## [Stored data]
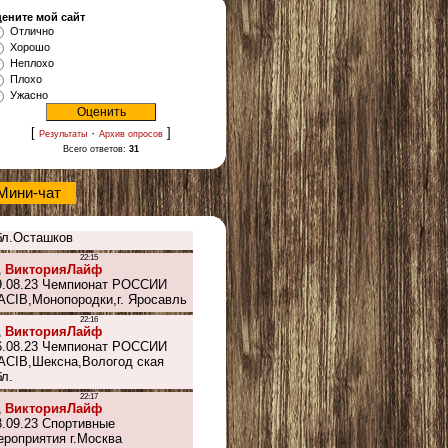
ените мой сайт
Отлично
Хорошо
Неплохо
Плохо
Ужасно
[
·
]
Результаты
Архив опросов
Всего ответов:
31
Мини-чат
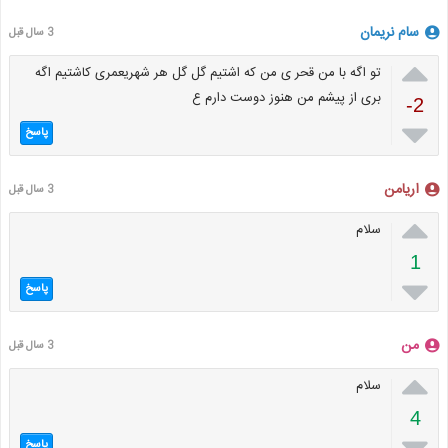
سام نریمان
3 سال قبل

تو اگه با من قحر ی من که اشتیم گل گل هر شهریعمری کاشتیم اگه
بری از پیشم من هنوز دوست دارم ع
-2

پاسخ
اریامن
3 سال قبل

سلام
1

پاسخ
من
3 سال قبل

سلام
4

پاسخ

## [Exercise directions]
A word-for-word restatement of the records above from the line containing "بری از پیشم من هنوز دوست دارم ع" to their final line is all the answer should hold.

## [Response area]
بری از پیشم من هنوز دوست دارم ع
-2

پاسخ
اریامن
3 سال قبل

سلام
1

پاسخ
من
3 سال قبل

سلام
4

پاسخ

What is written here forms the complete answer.